## Material for the task
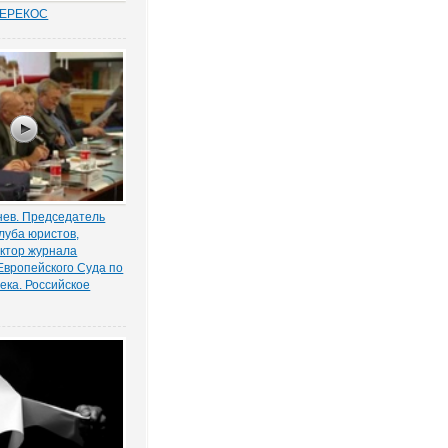
ПЕРЕКОС
удовых спорах в
иты «слабой»
ботника вот уже
 является одним из
равосудия. Причем,
анным
нно в нормах закона.
нев. Председатель
клуба юристов,
ктор журнала
Европейского Суда по
ека. Российское
илизм не столько от
олько от знания
мнению Председателя
клуба юристов,
ева. Это явление
нять, возможно,
щения советской
етности.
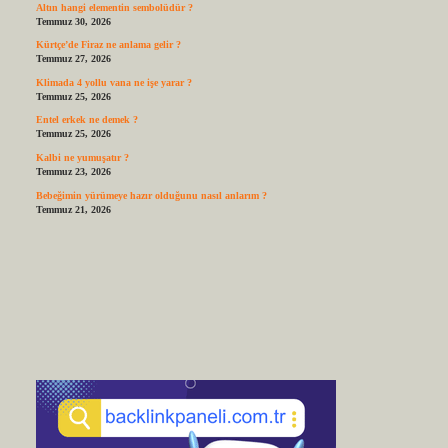
Altın hangi elementin sembolüdür ?
Temmuz 30, 2026
Kürtçe’de Firaz ne anlama gelir ?
Temmuz 27, 2026
Klimada 4 yollu vana ne işe yarar ?
Temmuz 25, 2026
Entel erkek ne demek ?
Temmuz 25, 2026
Kalbi ne yumuşatır ?
Temmuz 23, 2026
Bebeğimin yürümeye hazır olduğunu nasıl anlarım ?
Temmuz 21, 2026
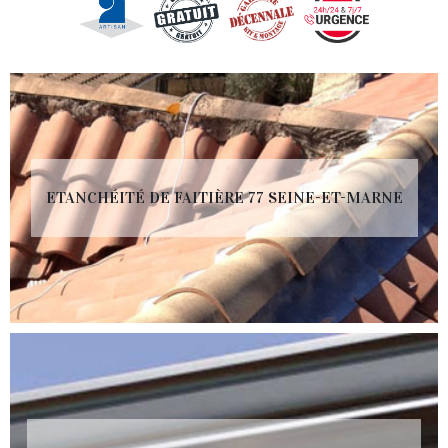
ETANCHÉITÉ DE FAITIÈRE 77 SEINE-ET-MARNE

## Task goal
Copy the full listing above exactly, apart from the pictures.

## Solution for this problem
ПЕРЕКОС
удовых спорах в
иты «слабой»
ботника вот уже
 является одним из
равосудия. Причем,
анным
нно в нормах закона.
нев. Председатель
клуба юристов,
ктор журнала
Европейского Суда по
ека. Российское
илизм не столько от
олько от знания
мнению Председателя
клуба юристов,
ева. Это явление
нять, возможно,
щения советской
етности.
Altın hangi elementin sembolüdür ?
Temmuz 30, 2026
Kürtçe’de Firaz ne anlama gelir ?
Temmuz 27, 2026
Klimada 4 yollu vana ne işe yarar ?
Temmuz 25, 2026
Entel erkek ne demek ?
Temmuz 25, 2026
Kalbi ne yumuşatır ?
Temmuz 23, 2026
Bebeğimin yürümeye hazır olduğunu nasıl anlarım ?
Temmuz 21, 2026
ETANCHÉITÉ DE FAITIÈRE 77 SEINE-ET-MARNE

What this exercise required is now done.